[Task inputs — start]

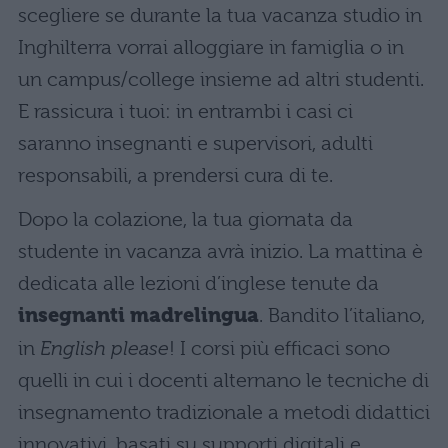
scegliere se durante la tua vacanza studio in
Inghilterra vorrai alloggiare in famiglia o in
un campus/college insieme ad altri studenti.
E rassicura i tuoi: in entrambi i casi ci
saranno insegnanti e supervisori, adulti
responsabili, a prendersi cura di te.
Dopo la colazione, la tua giornata da
studente in vacanza avrà inizio. La mattina è
dedicata alle lezioni d’inglese tenute da
insegnanti madrelingua
. Bandito l’italiano,
in
English please
! I corsi più efficaci sono
quelli in cui i docenti alternano le tecniche di
insegnamento tradizionale a metodi didattici
innovativi, basati su supporti digitali e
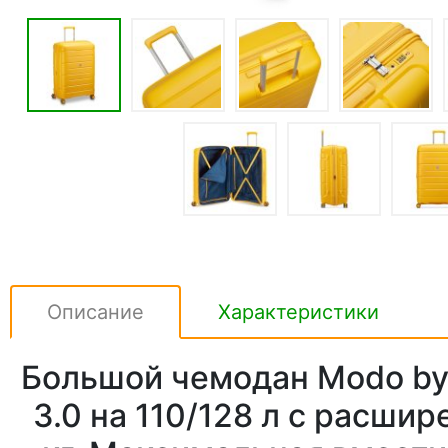
Описание
Характеристики
Большой чемодан Modo by R
3.0 на 110/128 л с расшир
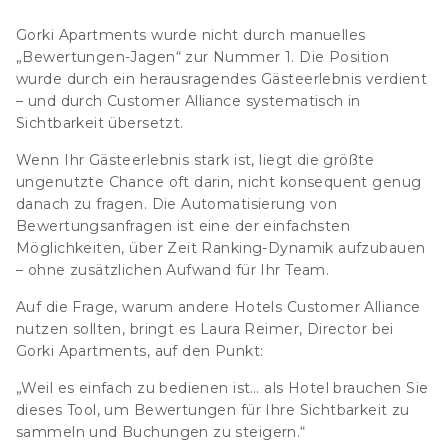
Gorki Apartments wurde nicht durch manuelles
„Bewertungen-Jagen“ zur Nummer 1. Die Position
wurde durch ein herausragendes Gästeerlebnis verdient
– und durch Customer Alliance systematisch in
Sichtbarkeit übersetzt.
Wenn Ihr Gästeerlebnis stark ist, liegt die größte
ungenutzte Chance oft darin, nicht konsequent genug
danach zu fragen. Die Automatisierung von
Bewertungsanfragen ist eine der einfachsten
Möglichkeiten, über Zeit Ranking-Dynamik aufzubauen
– ohne zusätzlichen Aufwand für Ihr Team.
Auf die Frage, warum andere Hotels Customer Alliance
nutzen sollten, bringt es Laura Reimer, Director bei
Gorki Apartments, auf den Punkt:
„Weil es einfach zu bedienen ist… als Hotel brauchen Sie
dieses Tool, um Bewertungen für Ihre Sichtbarkeit zu
sammeln und Buchungen zu steigern.“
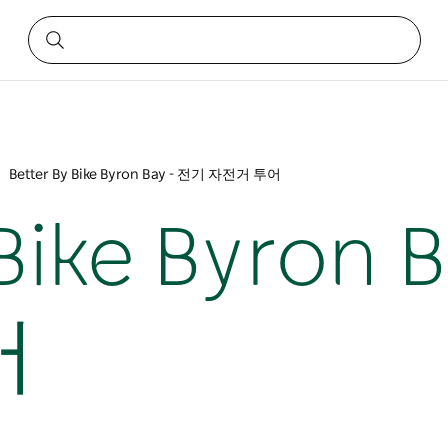
Better By Bike Byron Bay - 전기 자전거 투어
 Bike Byron 
어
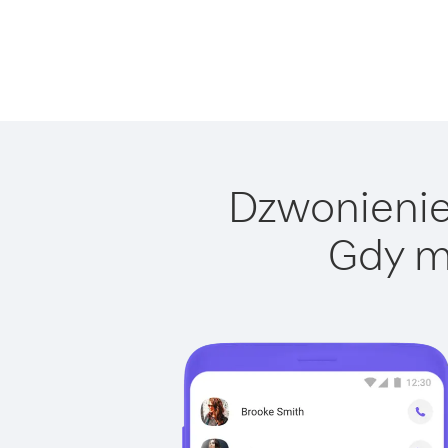
Dzwonienie 
Gdy m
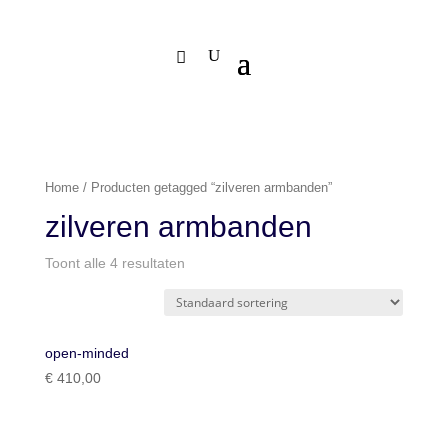
Home
/ Producten getagged “zilveren armbanden”
zilveren armbanden
Toont alle 4 resultaten
open-minded
€
410,00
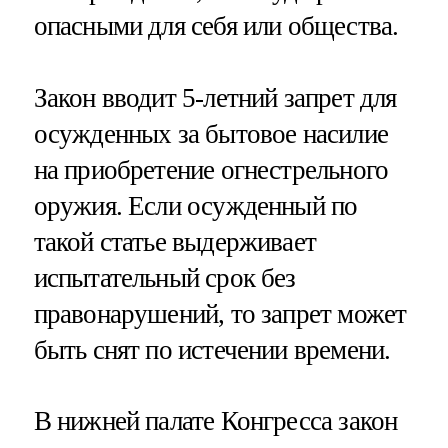
опасными для себя или общества.
Закон вводит 5-летний запрет для
осужденных за бытовое насилие
на приобретение огнестрельного
оружия. Если осужденный по
такой статье выдерживает
испытательный срок без
правонарушений, то запрет может
быть снят по истечении времени.
В нижней палате Конгресса закон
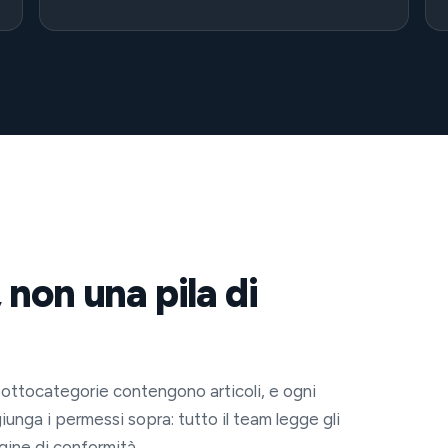
, non una pila di
ottocategorie contengono articoli, e ogni
iunga i permessi sopra: tutto il team legge gli
agine di conformità.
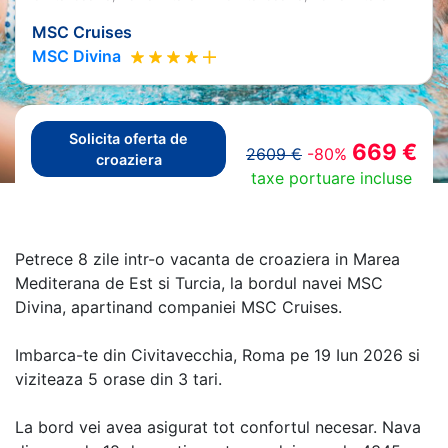
MSC Cruises
MSC Divina
Solicita oferta de
669 €
2609 €
-80%
croaziera
taxe portuare incluse
Petrece 8 zile intr-o vacanta de croaziera in Marea
Mediterana de Est si Turcia, la bordul navei MSC
Divina, apartinand companiei MSC Cruises.
Imbarca-te din Civitavecchia, Roma pe 19 Iun 2026 si
viziteaza 5 orase din 3 tari.
La bord vei avea asigurat tot confortul necesar. Nava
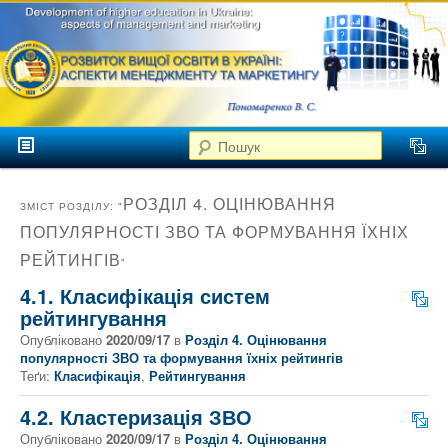
аспекти
менеджменту та
маркетингу
Розвиток
вищої
Головне меню
освіти в
Пошук
Перейти до головного контенту
Перейти до додаткового контенту
Україні
РОЗДІЛ 4. ОЦІНЮВАННЯ
ЗМІСТ РОЗДІЛУ: "
ПОПУЛЯРНОСТІ ЗВО ТА ФОРМУВАННЯ ЇХНІХ
РЕЙТИНГІВ
"
4.1. Класифікація систем
рейтингування
Опубліковано
2020/09/17
в
Розділ 4. Оцінювання
популярності ЗВО та формування їхніх рейтингів
Теґи:
Класифікація
,
Рейтингування
4.2. Кластеризація ЗВО
Опубліковано
2020/09/17
в
Розділ 4. Оцінювання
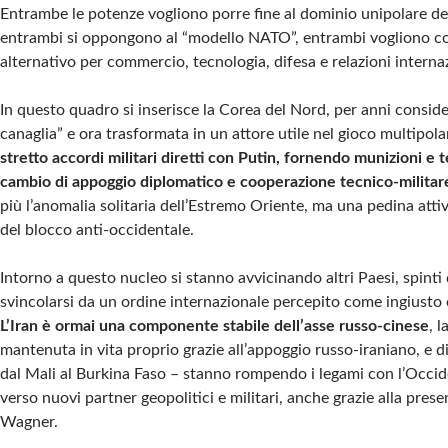
Entrambe le potenze vogliono porre fine al dominio unipolare degl
entrambi si oppongono al “modello NATO”, entrambi vogliono co
alternativo per commercio, tecnologia, difesa e relazioni internaz
In questo quadro si inserisce la Corea del Nord, per anni consid
canaglia” e ora trasformata in un attore utile nel gioco multipola
stretto accordi militari diretti con Putin, fornendo munizioni e
cambio di appoggio diplomatico e cooperazione tecnico-militar
più l’anomalia solitaria dell’Estremo Oriente, ma una pedina atti
del blocco anti-occidentale.
Intorno a questo nucleo si stanno avvicinando altri Paesi, spinti 
svincolarsi da un ordine internazionale percepito come ingiusto
L’Iran è ormai una componente stabile dell’asse russo-cinese
, l
mantenuta in vita proprio grazie all’appoggio russo-iraniano, e di
dal Mali al Burkina Faso – stanno rompendo i legami con l’Occid
verso nuovi partner geopolitici e militari, anche grazie alla pres
Wagner.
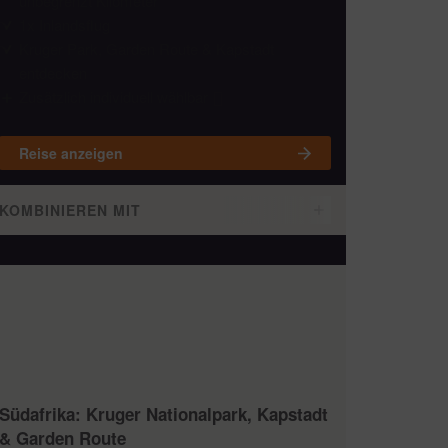
unbegrenzt Kilometer
1x Inlandsflug
Kruger Park, Garden Route & Kapstadt
entdecken
Zusätzlich individuell wählbar
Reise anzeigen
KOMBINIEREN MIT
Südafrika: Kruger Nationalpark, Kapstadt
& Garden Route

[Task inputs — finish]

*Exercise:* All of the data is to be transcribed exactly, with images omitted.

*Response area:*
scegliere se durante la tua vacanza studio in
Inghilterra vorrai alloggiare in famiglia o in
un campus/college insieme ad altri studenti.
E rassicura i tuoi: in entrambi i casi ci
saranno insegnanti e supervisori, adulti
responsabili, a prendersi cura di te.
Dopo la colazione, la tua giornata da
studente in vacanza avrà inizio. La mattina è
dedicata alle lezioni d’inglese tenute da
insegnanti madrelingua
. Bandito l’italiano,
in
English please
! I corsi più efficaci sono
quelli in cui i docenti alternano le tecniche di
insegnamento tradizionale a metodi didattici
innovativi, basati su supporti digitali e
Описание
Характеристики
Большой чемодан Modo by R
3.0 на 110/128 л с расшир
Gorki Apartments wurde nicht durch manuelles
„Bewertungen-Jagen“ zur Nummer 1. Die Position
wurde durch ein herausragendes Gästeerlebnis verdient
– und durch Customer Alliance systematisch in
Sichtbarkeit übersetzt.
Wenn Ihr Gästeerlebnis stark ist, liegt die größte
ungenutzte Chance oft darin, nicht konsequent genug
danach zu fragen. Die Automatisierung von
Bewertungsanfragen ist eine der einfachsten
Möglichkeiten, über Zeit Ranking-Dynamik aufzubauen
– ohne zusätzlichen Aufwand für Ihr Team.
Auf die Frage, warum andere Hotels Customer Alliance
nutzen sollten, bringt es Laura Reimer, Director bei
Gorki Apartments, auf den Punkt:
„Weil es einfach zu bedienen ist… als Hotel brauchen Sie
dieses Tool, um Bewertungen für Ihre Sichtbarkeit zu
sammeln und Buchungen zu steigern.“
Better By Bike Byron Bay - 전기 자전거 투어
 Bike Byron 
어
Dzwonienie 
Gdy m
Home
/ Producten getagged “zilveren armbanden”
zilveren armbanden
Toont alle 4 resultaten
open-minded
€
410,00
опасными для себя или общества.
Закон вводит 5-летний запрет для
осужденных за бытовое насилие
на приобретение огнестрельного
оружия. Если осужденный по
такой статье выдерживает
испытательный срок без
правонарушений, то запрет может
быть снят по истечении времени.
В нижней палате Конгресса закон
, non una pila di
ottocategorie contengono articoli, e ogni
iunga i permessi sopra: tutto il team legge gli
agine di conformità.
MSC Cruises
MSC Divina
Solicita oferta de
669 €
2609 €
-80%
croaziera
taxe portuare incluse
Petrece 8 zile intr-o vacanta de croaziera in Marea
Mediterana de Est si Turcia, la bordul navei MSC
Divina, apartinand companiei MSC Cruises.
Imbarca-te din Civitavecchia, Roma pe 19 Iun 2026 si
viziteaza 5 orase din 3 tari.
La bord vei avea asigurat tot confortul necesar. Nava
аспекти
менеджменту та
маркетингу
Розвиток
вищої
Головне меню
освіти в
Пошук
Перейти до головного контенту
Перейти до додаткового контенту
Україні
РОЗДІЛ 4. ОЦІНЮВАННЯ
ЗМІСТ РОЗДІЛУ: "
ПОПУЛЯРНОСТІ ЗВО ТА ФОРМУВАННЯ ЇХНІХ
РЕЙТИНГІВ
"
4.1. Класифікація систем
рейтингування
Опубліковано
2020/09/17
в
Розділ 4. Оцінювання
популярності ЗВО та формування їхніх рейтингів
Теґи:
Класифікація
,
Рейтингування
4.2. Кластеризація ЗВО
Опубліковано
2020/09/17
в
Розділ 4. Оцінювання
Entrambe le potenze vogliono porre fine al dominio unipolare degl
entrambi si oppongono al “modello NATO”, entrambi vogliono co
alternativo per commercio, tecnologia, difesa e relazioni internaz
In questo quadro si inserisce la Corea del Nord, per anni consid
canaglia” e ora trasformata in un attore utile nel gioco multipola
stretto accordi militari diretti con Putin, fornendo munizioni e
cambio di appoggio diplomatico e cooperazione tecnico-militar
più l’anomalia solitaria dell’Estremo Oriente, ma una pedina atti
del blocco anti-occidentale.
Intorno a questo nucleo si stanno avvicinando altri Paesi, spinti 
svincolarsi da un ordine internazionale percepito come ingiusto
L’Iran è ormai una componente stabile dell’asse russo-cinese
, l
mantenuta in vita proprio grazie all’appoggio russo-iraniano, e di
dal Mali al Burkina Faso – stanno rompendo i legami con l’Occid
verso nuovi partner geopolitici e militari, anche grazie alla pres
Wagner.
unbegrenzt Kilometer
1x Inlandsflug
Kruger Park, Garden Route & Kapstadt
entdecken
Zusätzlich individuell wählbar
Reise anzeigen
KOMBINIEREN MIT
Südafrika: Kruger Nationalpark, Kapstadt
& Garden Route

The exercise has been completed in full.